Of course I am... bought everything fur the rear but once I finished the knuckles and front brakes and had help bleeding g them, I didn’t want to dive into the rear. I love doing things multiple times haven’t you caught that yet?
 
Of course I am... bought everything fur the rear but once I finished the knuckles and front brakes and had help bleeding g them, I didn’t want to dive into the rear. I love doing things multiple times haven’t you caught that yet?
Oh yeah, get this. I just failed rules one and two. I refuse to follow the third rule... so I’m gonna fix it.

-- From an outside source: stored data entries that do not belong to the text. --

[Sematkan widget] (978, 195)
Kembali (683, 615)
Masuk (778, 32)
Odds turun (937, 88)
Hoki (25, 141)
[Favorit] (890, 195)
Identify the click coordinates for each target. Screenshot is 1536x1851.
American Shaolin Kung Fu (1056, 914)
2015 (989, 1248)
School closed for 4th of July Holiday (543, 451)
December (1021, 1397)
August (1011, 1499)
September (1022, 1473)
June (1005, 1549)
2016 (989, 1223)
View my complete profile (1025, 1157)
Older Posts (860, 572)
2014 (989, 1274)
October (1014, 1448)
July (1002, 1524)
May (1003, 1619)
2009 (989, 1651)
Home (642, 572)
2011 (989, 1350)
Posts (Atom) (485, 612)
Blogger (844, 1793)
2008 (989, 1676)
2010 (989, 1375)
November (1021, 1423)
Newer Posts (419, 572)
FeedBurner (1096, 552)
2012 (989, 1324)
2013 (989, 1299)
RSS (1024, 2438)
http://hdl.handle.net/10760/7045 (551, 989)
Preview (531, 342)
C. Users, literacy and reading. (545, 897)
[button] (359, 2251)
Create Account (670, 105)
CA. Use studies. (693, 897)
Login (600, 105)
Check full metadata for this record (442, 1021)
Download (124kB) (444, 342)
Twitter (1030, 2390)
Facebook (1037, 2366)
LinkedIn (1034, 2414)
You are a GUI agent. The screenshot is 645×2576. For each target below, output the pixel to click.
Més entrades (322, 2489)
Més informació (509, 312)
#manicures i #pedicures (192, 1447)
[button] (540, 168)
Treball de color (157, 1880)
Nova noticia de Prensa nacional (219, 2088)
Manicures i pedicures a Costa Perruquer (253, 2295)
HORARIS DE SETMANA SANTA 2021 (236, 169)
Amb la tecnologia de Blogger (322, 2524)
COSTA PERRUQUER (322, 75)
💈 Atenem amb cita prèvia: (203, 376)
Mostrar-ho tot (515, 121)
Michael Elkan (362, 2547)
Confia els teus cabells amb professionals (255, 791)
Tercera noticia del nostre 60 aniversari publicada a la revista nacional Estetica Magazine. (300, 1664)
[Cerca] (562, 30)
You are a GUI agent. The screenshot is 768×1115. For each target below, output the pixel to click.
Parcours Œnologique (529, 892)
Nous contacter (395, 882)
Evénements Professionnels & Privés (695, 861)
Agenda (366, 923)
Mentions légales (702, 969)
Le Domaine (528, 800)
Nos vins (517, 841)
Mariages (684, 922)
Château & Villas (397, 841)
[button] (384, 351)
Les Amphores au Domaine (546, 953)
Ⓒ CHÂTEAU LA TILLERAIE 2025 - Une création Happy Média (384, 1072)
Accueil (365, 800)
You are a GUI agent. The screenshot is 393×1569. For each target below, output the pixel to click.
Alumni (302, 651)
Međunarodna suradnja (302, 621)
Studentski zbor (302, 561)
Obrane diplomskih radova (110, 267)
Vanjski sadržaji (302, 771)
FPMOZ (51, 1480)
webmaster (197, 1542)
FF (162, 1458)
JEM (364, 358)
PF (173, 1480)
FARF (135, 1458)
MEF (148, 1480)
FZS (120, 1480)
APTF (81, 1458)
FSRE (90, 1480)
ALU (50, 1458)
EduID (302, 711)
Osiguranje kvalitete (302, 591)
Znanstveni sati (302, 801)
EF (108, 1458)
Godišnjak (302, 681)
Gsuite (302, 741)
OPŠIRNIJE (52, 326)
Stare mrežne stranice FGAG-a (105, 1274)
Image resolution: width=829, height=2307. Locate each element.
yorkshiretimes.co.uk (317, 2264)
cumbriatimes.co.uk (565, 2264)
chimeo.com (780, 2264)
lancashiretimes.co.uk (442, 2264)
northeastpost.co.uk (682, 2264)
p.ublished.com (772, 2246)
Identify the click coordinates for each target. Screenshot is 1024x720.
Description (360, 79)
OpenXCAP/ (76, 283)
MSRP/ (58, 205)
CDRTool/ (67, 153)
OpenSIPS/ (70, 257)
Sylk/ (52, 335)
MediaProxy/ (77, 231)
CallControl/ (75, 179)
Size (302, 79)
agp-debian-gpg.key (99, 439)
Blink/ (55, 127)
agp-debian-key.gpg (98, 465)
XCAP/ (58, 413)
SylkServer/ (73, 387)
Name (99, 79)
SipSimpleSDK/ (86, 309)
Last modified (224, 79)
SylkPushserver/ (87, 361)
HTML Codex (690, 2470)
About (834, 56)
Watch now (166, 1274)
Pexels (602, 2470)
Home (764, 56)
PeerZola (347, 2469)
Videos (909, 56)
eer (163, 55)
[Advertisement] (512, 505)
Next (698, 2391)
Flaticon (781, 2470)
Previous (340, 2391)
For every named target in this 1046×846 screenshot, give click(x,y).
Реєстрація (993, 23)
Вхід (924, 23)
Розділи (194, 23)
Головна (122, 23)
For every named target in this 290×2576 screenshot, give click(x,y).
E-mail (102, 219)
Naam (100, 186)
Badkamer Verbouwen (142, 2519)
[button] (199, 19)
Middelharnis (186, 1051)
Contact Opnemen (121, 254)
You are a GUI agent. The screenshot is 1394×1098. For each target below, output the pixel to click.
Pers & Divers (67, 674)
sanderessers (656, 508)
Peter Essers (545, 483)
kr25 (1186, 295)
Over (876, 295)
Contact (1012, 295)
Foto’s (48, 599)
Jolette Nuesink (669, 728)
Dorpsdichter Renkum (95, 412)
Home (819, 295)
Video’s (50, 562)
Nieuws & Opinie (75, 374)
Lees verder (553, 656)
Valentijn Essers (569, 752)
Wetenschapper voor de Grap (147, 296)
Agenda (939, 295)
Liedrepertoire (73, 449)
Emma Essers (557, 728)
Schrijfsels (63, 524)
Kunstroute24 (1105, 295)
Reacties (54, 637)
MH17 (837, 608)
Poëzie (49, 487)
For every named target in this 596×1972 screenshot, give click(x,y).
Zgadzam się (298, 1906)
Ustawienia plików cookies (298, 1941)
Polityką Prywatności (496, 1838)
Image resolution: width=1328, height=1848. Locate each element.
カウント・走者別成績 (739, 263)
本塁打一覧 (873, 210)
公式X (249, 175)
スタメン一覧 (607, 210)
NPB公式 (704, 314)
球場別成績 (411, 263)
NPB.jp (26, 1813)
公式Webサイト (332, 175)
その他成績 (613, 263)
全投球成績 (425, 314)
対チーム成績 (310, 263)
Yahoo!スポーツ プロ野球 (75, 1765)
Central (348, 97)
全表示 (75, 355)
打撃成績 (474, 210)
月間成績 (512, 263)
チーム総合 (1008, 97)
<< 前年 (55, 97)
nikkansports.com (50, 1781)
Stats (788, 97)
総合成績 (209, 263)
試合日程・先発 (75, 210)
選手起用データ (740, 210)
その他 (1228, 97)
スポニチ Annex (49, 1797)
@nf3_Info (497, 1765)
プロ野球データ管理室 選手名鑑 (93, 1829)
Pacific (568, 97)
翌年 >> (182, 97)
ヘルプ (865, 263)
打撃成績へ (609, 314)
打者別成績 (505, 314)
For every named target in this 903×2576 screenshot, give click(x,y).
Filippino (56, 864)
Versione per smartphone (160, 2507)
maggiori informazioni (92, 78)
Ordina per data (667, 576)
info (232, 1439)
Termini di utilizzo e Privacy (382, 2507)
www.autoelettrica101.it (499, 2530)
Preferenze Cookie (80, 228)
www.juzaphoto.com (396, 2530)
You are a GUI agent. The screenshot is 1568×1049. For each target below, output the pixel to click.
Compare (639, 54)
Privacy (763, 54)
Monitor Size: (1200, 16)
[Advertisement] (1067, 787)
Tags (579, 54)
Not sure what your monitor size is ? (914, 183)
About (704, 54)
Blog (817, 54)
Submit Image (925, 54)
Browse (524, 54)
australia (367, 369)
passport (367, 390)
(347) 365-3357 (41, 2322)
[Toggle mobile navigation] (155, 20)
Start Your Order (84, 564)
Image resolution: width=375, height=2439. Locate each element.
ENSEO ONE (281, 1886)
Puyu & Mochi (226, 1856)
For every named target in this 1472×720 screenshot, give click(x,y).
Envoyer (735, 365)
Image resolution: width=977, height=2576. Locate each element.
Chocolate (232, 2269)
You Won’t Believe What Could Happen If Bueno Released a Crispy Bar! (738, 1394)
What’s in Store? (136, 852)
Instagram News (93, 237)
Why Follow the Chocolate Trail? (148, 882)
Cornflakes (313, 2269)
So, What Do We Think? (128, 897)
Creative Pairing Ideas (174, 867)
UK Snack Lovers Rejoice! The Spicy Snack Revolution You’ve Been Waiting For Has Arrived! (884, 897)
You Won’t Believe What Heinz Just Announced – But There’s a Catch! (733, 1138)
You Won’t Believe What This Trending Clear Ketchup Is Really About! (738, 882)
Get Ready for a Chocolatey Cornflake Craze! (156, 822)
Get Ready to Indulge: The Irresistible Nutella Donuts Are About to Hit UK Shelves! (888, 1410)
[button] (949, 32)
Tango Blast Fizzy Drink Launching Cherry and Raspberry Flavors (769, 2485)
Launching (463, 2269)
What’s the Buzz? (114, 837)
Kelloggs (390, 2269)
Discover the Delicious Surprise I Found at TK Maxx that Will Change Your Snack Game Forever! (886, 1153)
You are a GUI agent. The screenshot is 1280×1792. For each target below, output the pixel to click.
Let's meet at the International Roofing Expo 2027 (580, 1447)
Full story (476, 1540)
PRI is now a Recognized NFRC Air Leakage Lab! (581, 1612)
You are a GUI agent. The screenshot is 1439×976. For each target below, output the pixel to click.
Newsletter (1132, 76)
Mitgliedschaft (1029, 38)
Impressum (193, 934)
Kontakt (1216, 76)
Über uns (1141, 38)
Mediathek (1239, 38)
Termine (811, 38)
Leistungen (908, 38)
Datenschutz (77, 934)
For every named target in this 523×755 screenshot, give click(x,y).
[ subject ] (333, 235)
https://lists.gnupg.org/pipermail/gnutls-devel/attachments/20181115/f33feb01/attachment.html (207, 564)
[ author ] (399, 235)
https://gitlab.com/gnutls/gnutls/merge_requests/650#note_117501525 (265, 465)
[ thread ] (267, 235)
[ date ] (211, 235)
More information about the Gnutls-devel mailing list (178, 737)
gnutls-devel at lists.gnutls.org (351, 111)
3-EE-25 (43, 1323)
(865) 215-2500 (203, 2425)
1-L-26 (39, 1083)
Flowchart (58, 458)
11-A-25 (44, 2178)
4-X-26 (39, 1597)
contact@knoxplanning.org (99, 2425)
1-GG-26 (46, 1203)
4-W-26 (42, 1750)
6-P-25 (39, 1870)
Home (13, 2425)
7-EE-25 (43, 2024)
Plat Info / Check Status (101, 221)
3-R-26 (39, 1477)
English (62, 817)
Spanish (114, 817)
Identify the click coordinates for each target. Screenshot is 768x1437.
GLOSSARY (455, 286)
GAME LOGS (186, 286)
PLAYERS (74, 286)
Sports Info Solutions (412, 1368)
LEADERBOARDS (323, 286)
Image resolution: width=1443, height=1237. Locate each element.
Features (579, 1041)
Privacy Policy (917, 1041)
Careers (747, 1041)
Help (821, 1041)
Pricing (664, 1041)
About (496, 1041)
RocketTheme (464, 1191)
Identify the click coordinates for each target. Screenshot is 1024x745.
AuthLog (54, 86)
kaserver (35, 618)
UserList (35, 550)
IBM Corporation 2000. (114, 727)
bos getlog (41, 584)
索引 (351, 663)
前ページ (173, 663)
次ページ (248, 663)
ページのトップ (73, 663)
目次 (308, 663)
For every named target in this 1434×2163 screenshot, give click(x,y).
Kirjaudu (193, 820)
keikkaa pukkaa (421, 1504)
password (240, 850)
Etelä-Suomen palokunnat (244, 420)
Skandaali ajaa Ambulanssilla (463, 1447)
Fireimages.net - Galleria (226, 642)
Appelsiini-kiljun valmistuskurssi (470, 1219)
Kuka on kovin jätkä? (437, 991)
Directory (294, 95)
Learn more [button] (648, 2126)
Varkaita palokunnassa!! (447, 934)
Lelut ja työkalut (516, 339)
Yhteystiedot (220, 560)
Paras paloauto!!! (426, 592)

I went out this afternoon to spray all my new brake parts so they could cure for a week or so before I dive in. Like a dumbass I forgot to degrease my new calipers and brake booster.... yeah I have fish eyes ALL OVER. It’s okay. I can easily strip it and do it the right way the next time. The paint sure as hell didn’t adhere very well. :doh::bang: I’m going to stay my ass inside this evening and I’m not touching anything else, lest I f**k it up.
 
Oh yeah, and I have a cool trick for bleeding the brakes alone. The last time I had my fronts apart I wasn’t going to have them together in time for work. I tried to call out for the day and my manager gave me this brilliant idea. Take a concrete block and set it against the front driver’s seat on the floor between the brake pedal. Pump the pedal with your BFH and when you’ve got it charged up, wedge the hammer against the block and brake pedal to keep it depressed. Crawl under the truck to open the caliper/cylinder. Repeat as necessary. Damn if I didn’t get it done in time to go work a dinner rush on the chargrill. Glad I don’t do that anymore.